This series will attempt to touch on as many features of Nest's websockets integration as well as socket.io in general.

The entire series will be building on one repository that has both the server and the client for the application, so for each part you can download the repository from specific commits to follow along or you can clone the entire repository in it's finished state.

Download the repository at this commit to follow along.

From part 2 of the series we’ve got the following features in our application now:

  • Users can create, join, and leave rooms.
  • Users can send messages in rooms.
  • Users can view other users currently in the room.

End to End Validation

While we have good types that our client and server share, we can do even better.

Not only do we want good types, we also want the ability to validate that our data is correct during runtime for both the frontend and backend.

Here’s what we can do:

  • Define schemas for our data with zod and use schema methods such as parse to do validation checks.
  • Use those schemas to infer types rather than explicitly writing them.
  • Create a custom pipe to do validation on the server with our schemas.
  • Use react-hook-form to enhance our login form and give us the ability to use our schemas to validate on form submissions.

Shared Schemas & Interfaces

Let’s start by looking at some updates to our src/shared directory.

We’ve added a new schemas directory and a new chat.schema.ts file. Now the structure looks like this:

  • shared
    • interfaces
      • chat.interface.ts
    • schemas
      • chat.schema.ts

With zod, we’re able to create a schema for each field in our object schemas. We can put constraints around these fields and customize a message if these constraints fail when parsed at runtime.

shared/schemas/chat.schema.ts

import { z } from 'zod'

export const UserIdSchema = z.string().min(1).max(24)

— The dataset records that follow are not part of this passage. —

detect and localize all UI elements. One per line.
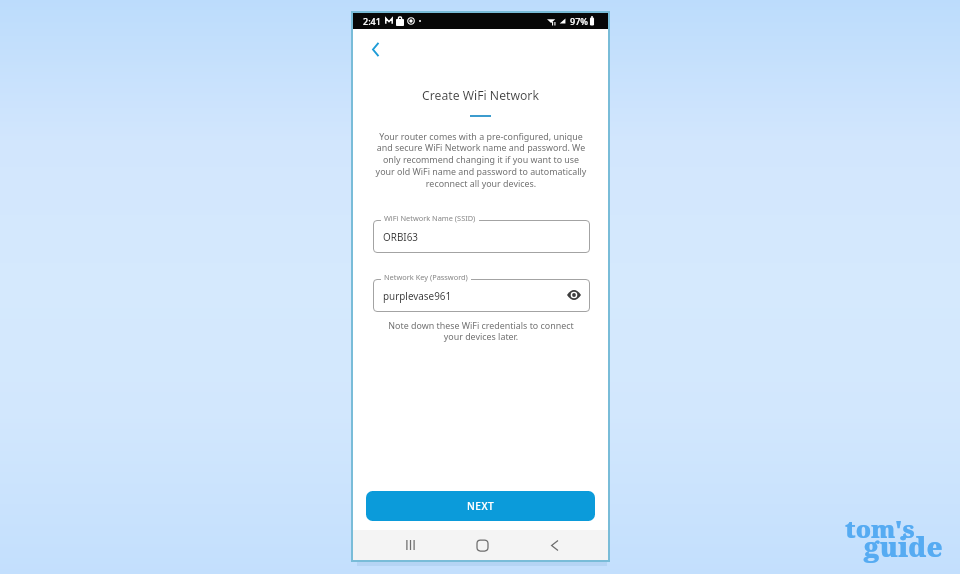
staticText: 2:41 <box>363 15 381 27</box>
button[interactable]: Recents <box>395 530 425 560</box>
button[interactable]: ORBI63 <box>373 220 590 253</box>
staticText: Your router comes with a pre-configured,… <box>374 130 588 190</box>
staticText: Create WiFi Network <box>353 87 608 104</box>
staticText: Network Key (Password) <box>384 272 468 282</box>
button[interactable]: Back <box>360 34 390 64</box>
staticText: tom's <box>845 512 915 545</box>
button[interactable]: Back <box>539 530 569 560</box>
button[interactable]: purplevase961 <box>373 279 590 312</box>
button[interactable]: Show password <box>565 286 583 304</box>
button[interactable]: NEXT <box>366 491 595 521</box>
staticText: WiFi Network Name (SSID) <box>384 213 476 223</box>
staticText: NEXT <box>467 499 495 513</box>
staticText: Note down these WiFi credentials to conn… <box>386 319 576 343</box>
staticText: guide <box>864 528 943 565</box>
staticText: ORBI63 <box>383 230 418 243</box>
staticText: purplevase961 <box>383 289 452 302</box>
button[interactable]: Home <box>467 530 497 560</box>
staticText: 97% <box>570 15 588 27</box>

export const UserNameSchema = z
  .string()
  .min(1, { message: 'Must be at least 1 character.' })
  .max(16, { message: 'Must be at most 16 characters.' })

export const MessageSchema = z
  .string()
  .min(1, { message: 'Must be at least 1 character.' })
  .max(1000, { message: 'Must be at most 1000 characters.' })

export const TimeSentSchema = z.string()

export const RoomNameSchemaRegex = new RegExp('^\\S+\\w$')

export const RoomNameSchema = z
  .string()
  .min(2, { message: 'Must be at least 2 characters.' })
  .max(16, { message: 'Must be at most 16 characters.' })
  .regex(RoomNameSchemaRegex, {
    message: 'Must not contain spaces or special characters.',
  })

export const SocketIdSchema = z.string().length(20, { message: 'Must be 20 characters.' })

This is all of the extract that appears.